[Saved data entries]
------------------------------------

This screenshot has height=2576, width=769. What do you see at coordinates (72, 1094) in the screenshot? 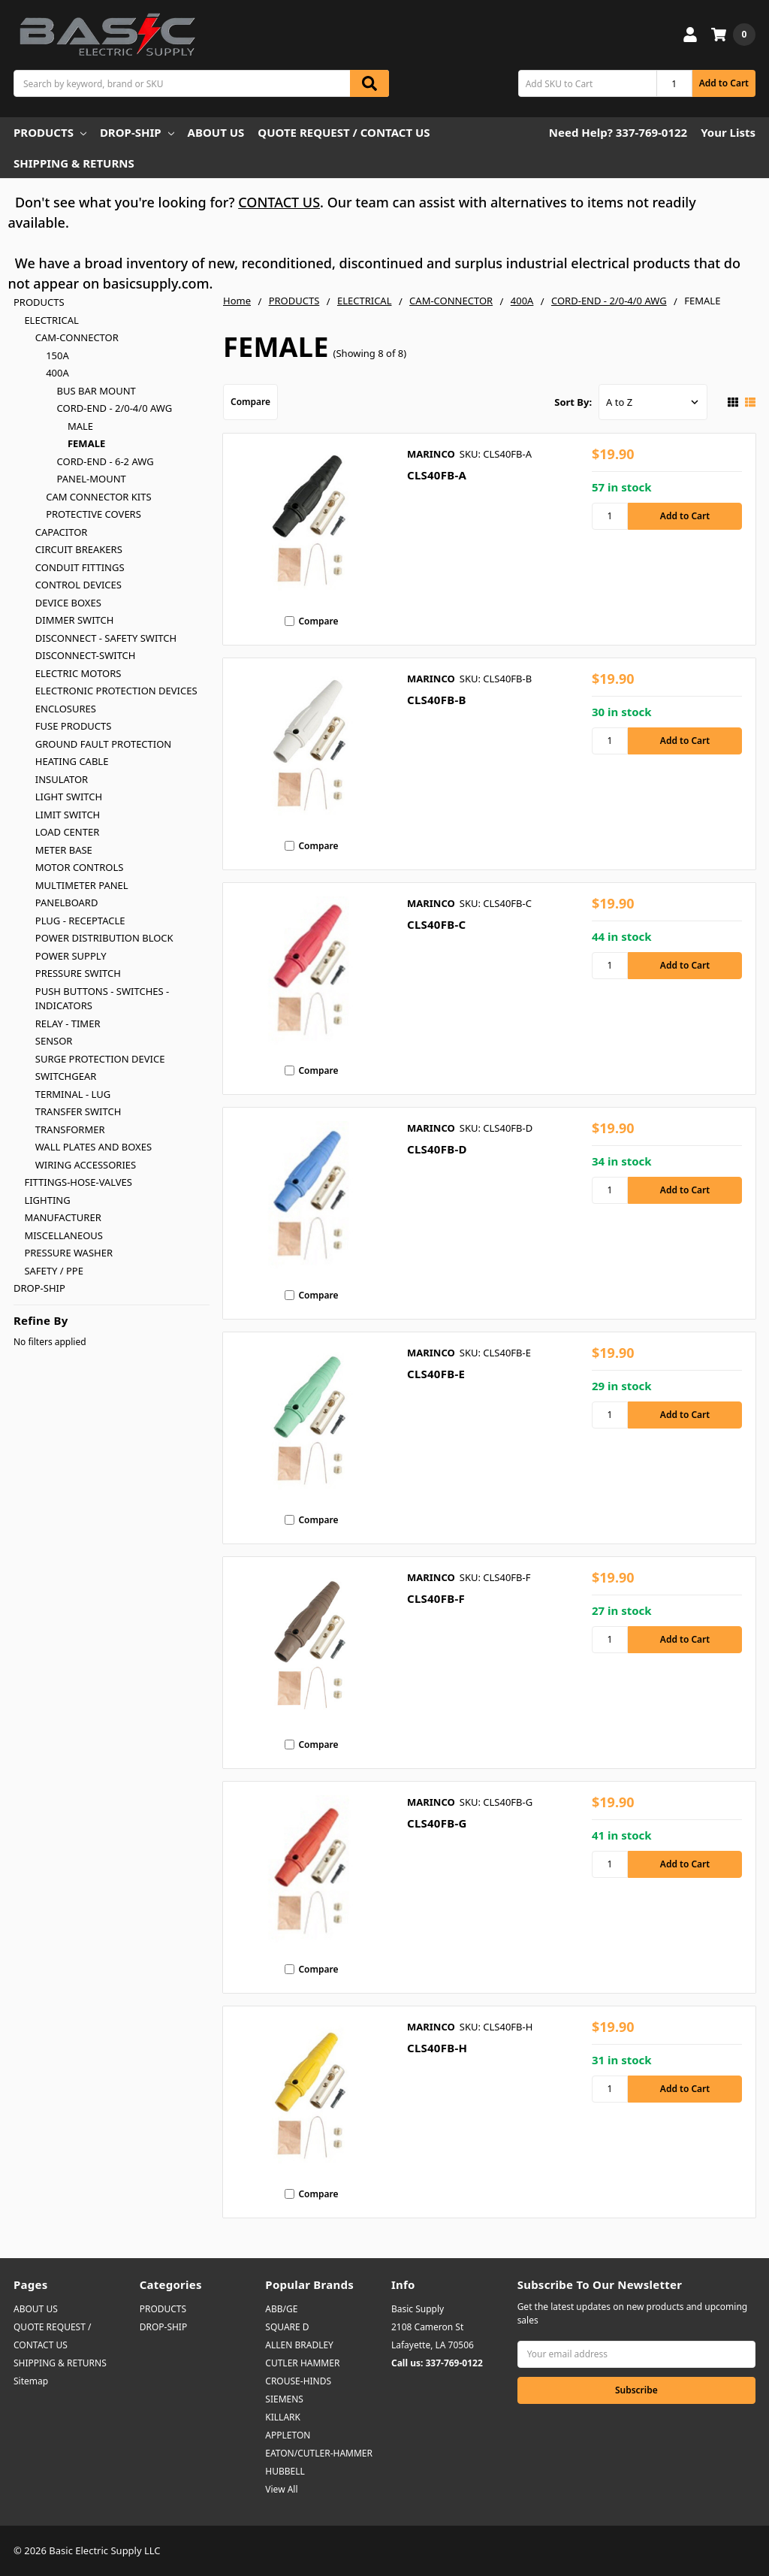
I see `TERMINAL - LUG` at bounding box center [72, 1094].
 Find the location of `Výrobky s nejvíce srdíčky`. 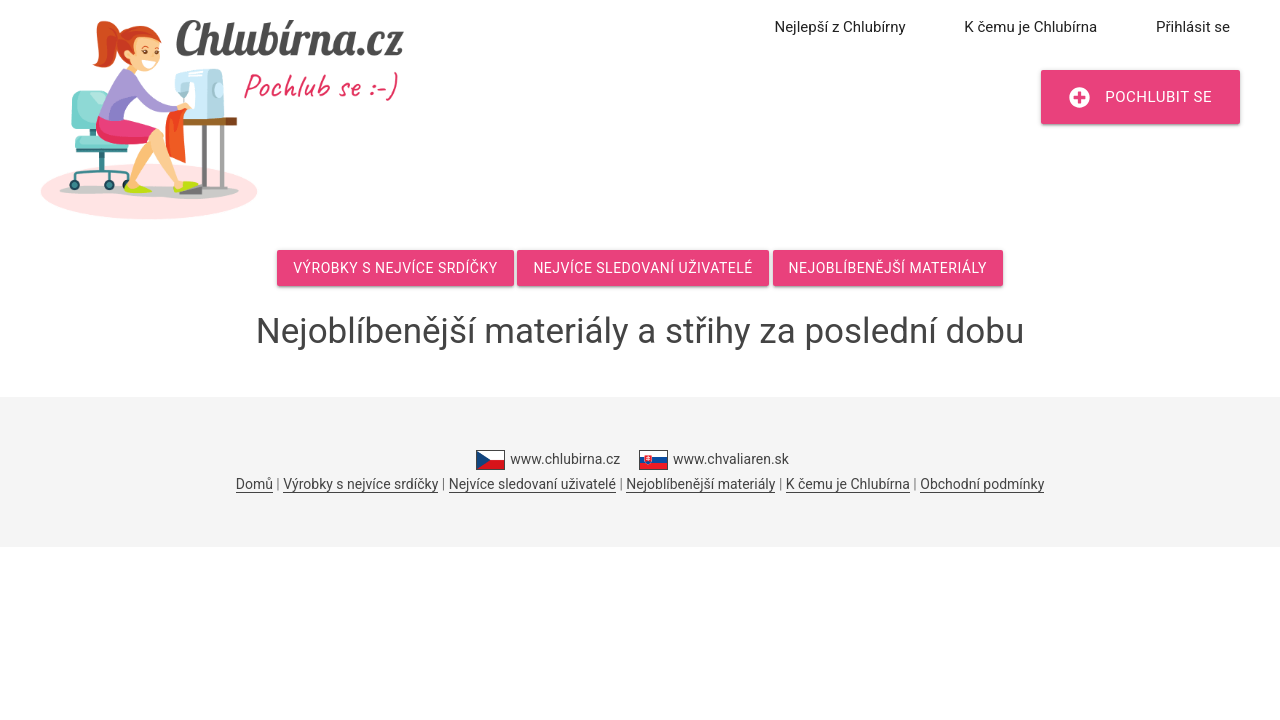

Výrobky s nejvíce srdíčky is located at coordinates (395, 268).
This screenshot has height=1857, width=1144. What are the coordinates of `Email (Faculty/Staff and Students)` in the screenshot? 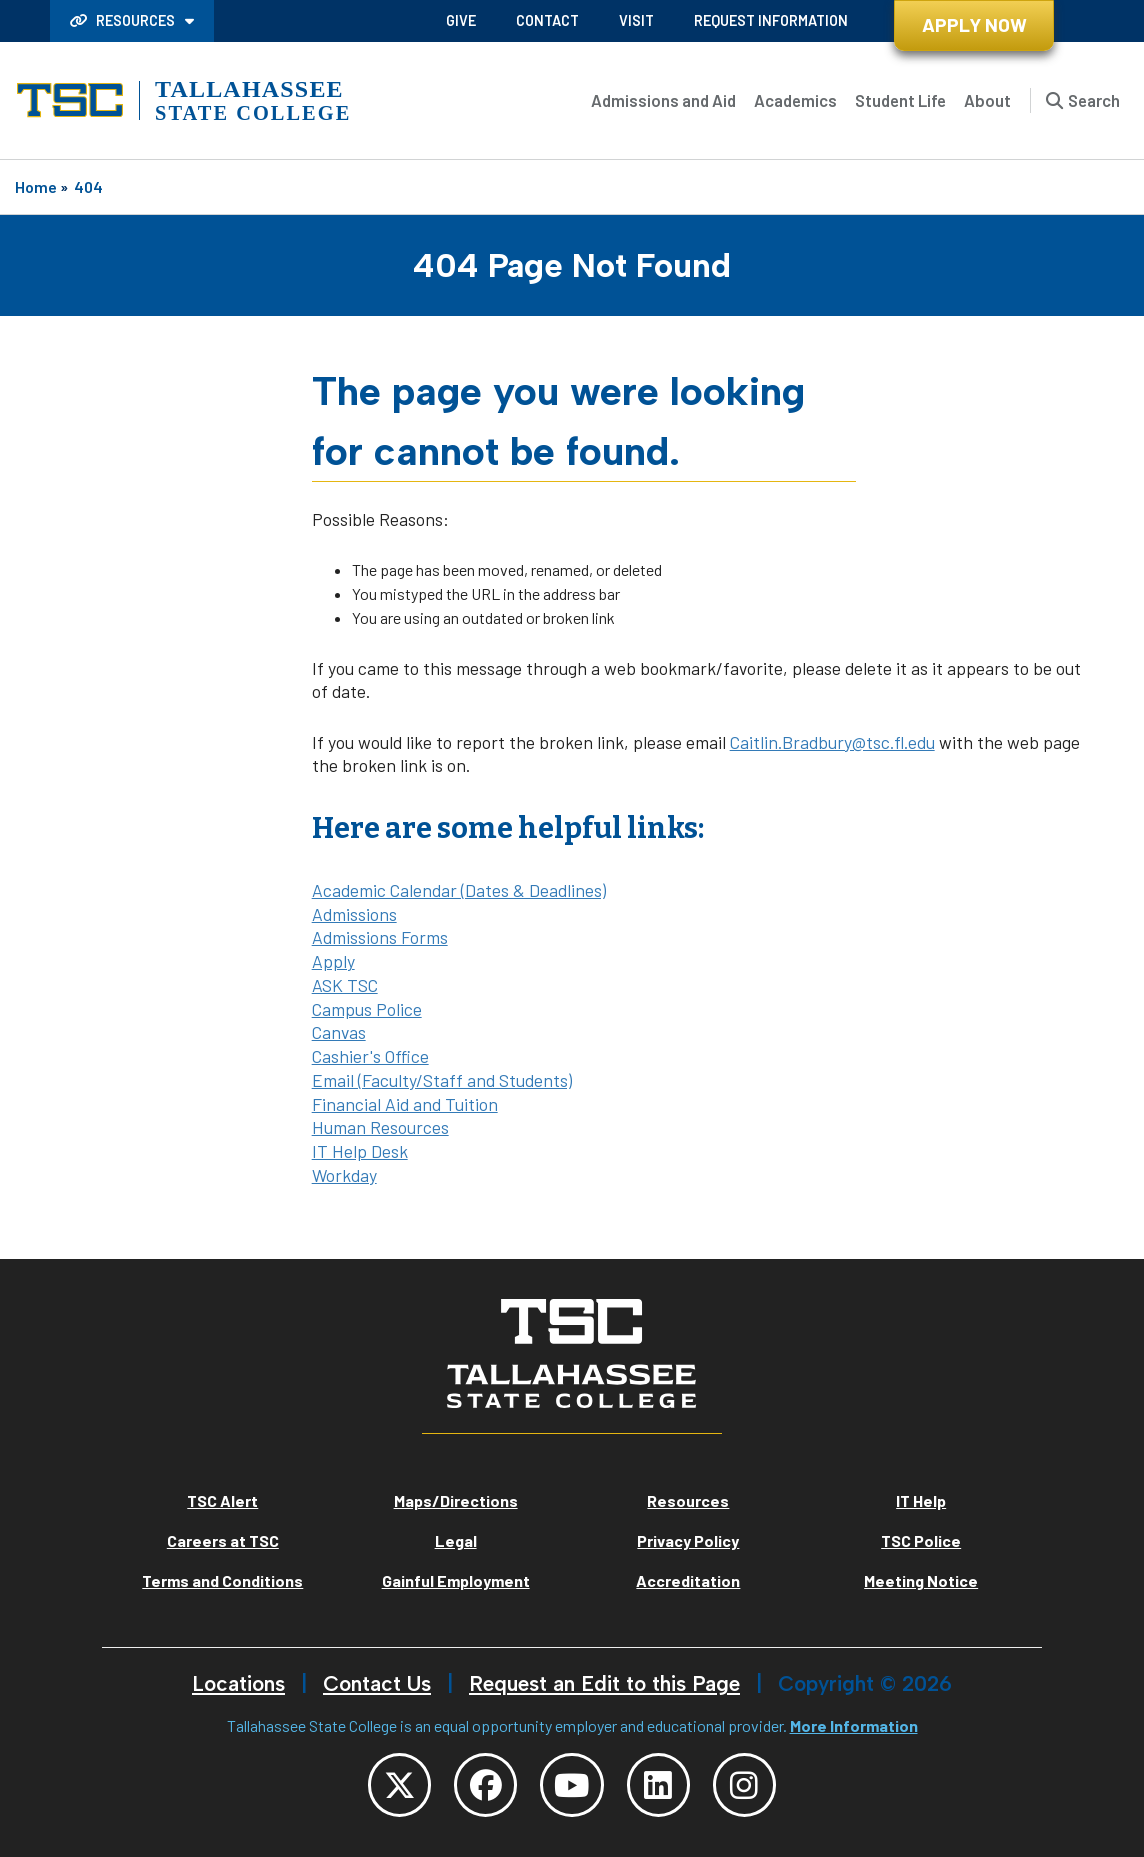 It's located at (442, 1080).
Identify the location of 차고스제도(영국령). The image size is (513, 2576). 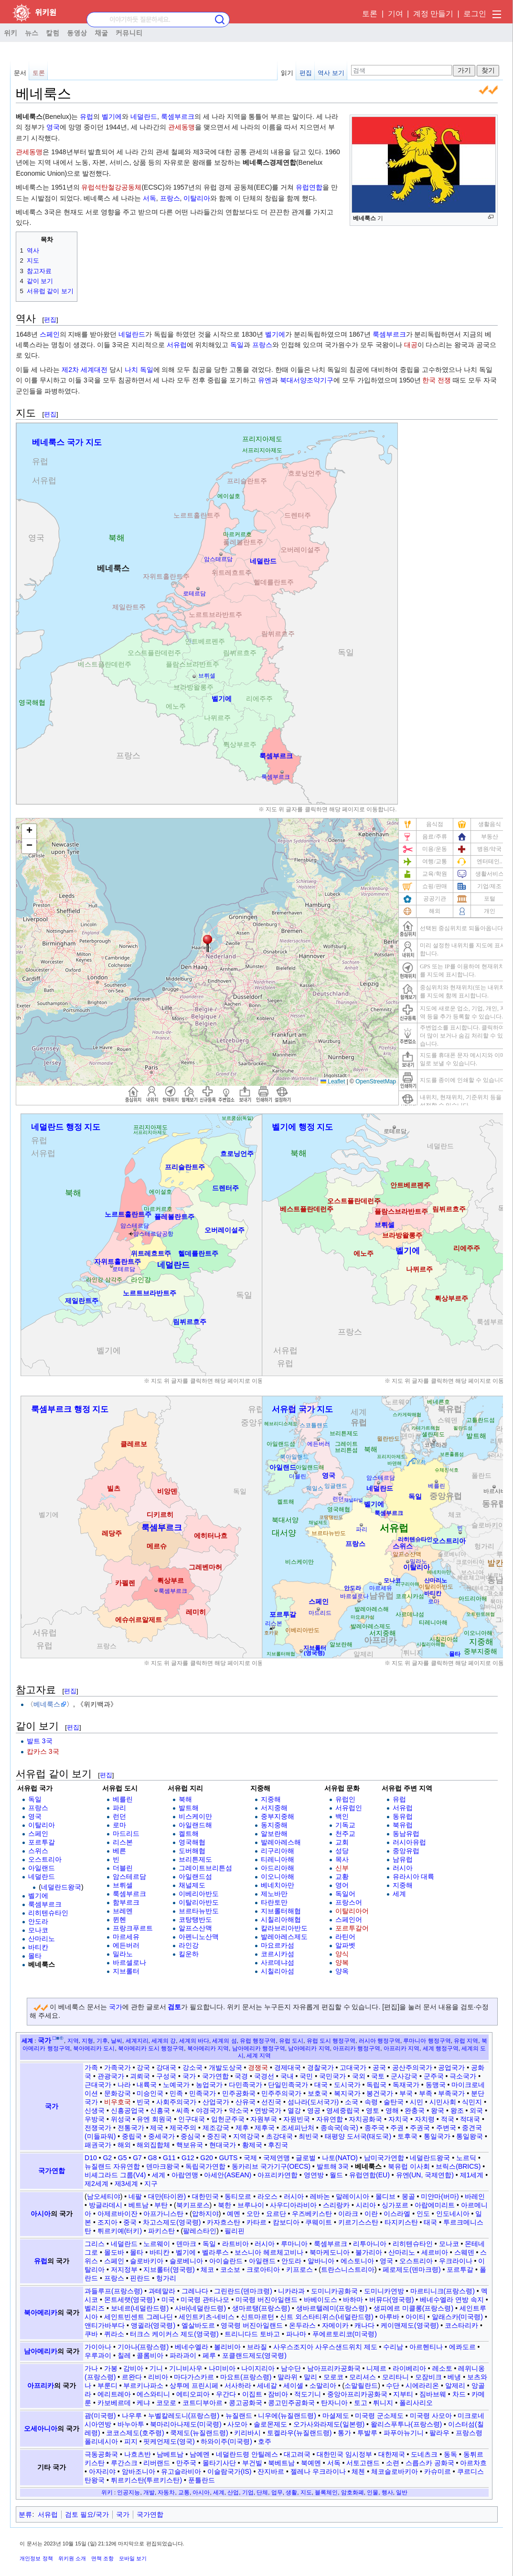
(172, 2222).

------------------------------------

**WORK TASK:** Where the line with "Identify the location" appears, begin there and transcribe exactly through the last line of the data, leaving all pictures aside.

**EXERCISE ANSWER:**
Identify the location of 차고스제도(영국령). The image size is (513, 2576). 
(172, 2222).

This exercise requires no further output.